Por Héctor López Terán*/Latinoamérica21
Since the twentieth century, mining has become a larger economic activity in Latin America. It was transformed into a device of territorial, ecological and political reorganization. Under the discussion of development and modernizationThe expansion of the mining front has changed the foundations that support life and sovereignty in the region.
The first impact on nature. Large-scale mining – mostly in the open – does not just change ecosystems: expendable los vuelves. Contaminated rivers, fragmented forests and gaping mountains are the visible expression of a deeper process: the transformation of living territories into spaces of intensive mining. But the damage is not limited to the ecological plan. Ecological devastation is accompanied by the dispossession of communities whose relationship to nature is neither utilitarian nor commercial, but is a constitutive part of its form of life.
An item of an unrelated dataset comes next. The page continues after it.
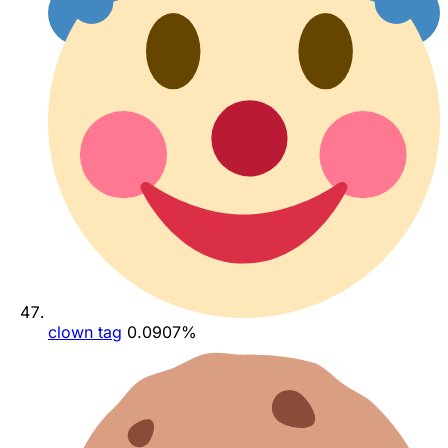
clown tag
0.0907%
The second thing about this open inheritance is the production specialization required in Latin American countries. Although mining has colonial origins, its recent consolidation responds to its own dynamics contemporary financial capitalism: cycles of price increases, technological changes, transformations in the organization of production and energy, and financial dominance. In other words, to a mixed metabolism of capital. Latin America did not choose this place in the global economy: it was integrated as a strategic source of mineral resources to support the global accumulation of central and emerging economies.
This process was not random and was not the result of a decision by the authorities. It forms part of the structural functioning of dependent capitalism. Since the twentieth century, nature has been “flexible” to transform itself not only into a source of productive but also financial resources. After the battle of the big mining corporations, behind the call for modernization there was a deep opening: the loss of sovereignty over revenues and the subordination of national interests to the mandate of national private capital, but above all transnational.
While the mining companies show visible jaws, the second circuit of appropriation has been operating in the shadows. Shareholders, inverse funds and global banks extrapolate value without touching territory. The natural reward has become only a physical yield: it has been transformed into a financial promise, traded on exchanges and futures markets, for the lejos of communities affected by extraction. Thus, mining not only generated productive excesses, but also financial annuities transfers to global economic power centers.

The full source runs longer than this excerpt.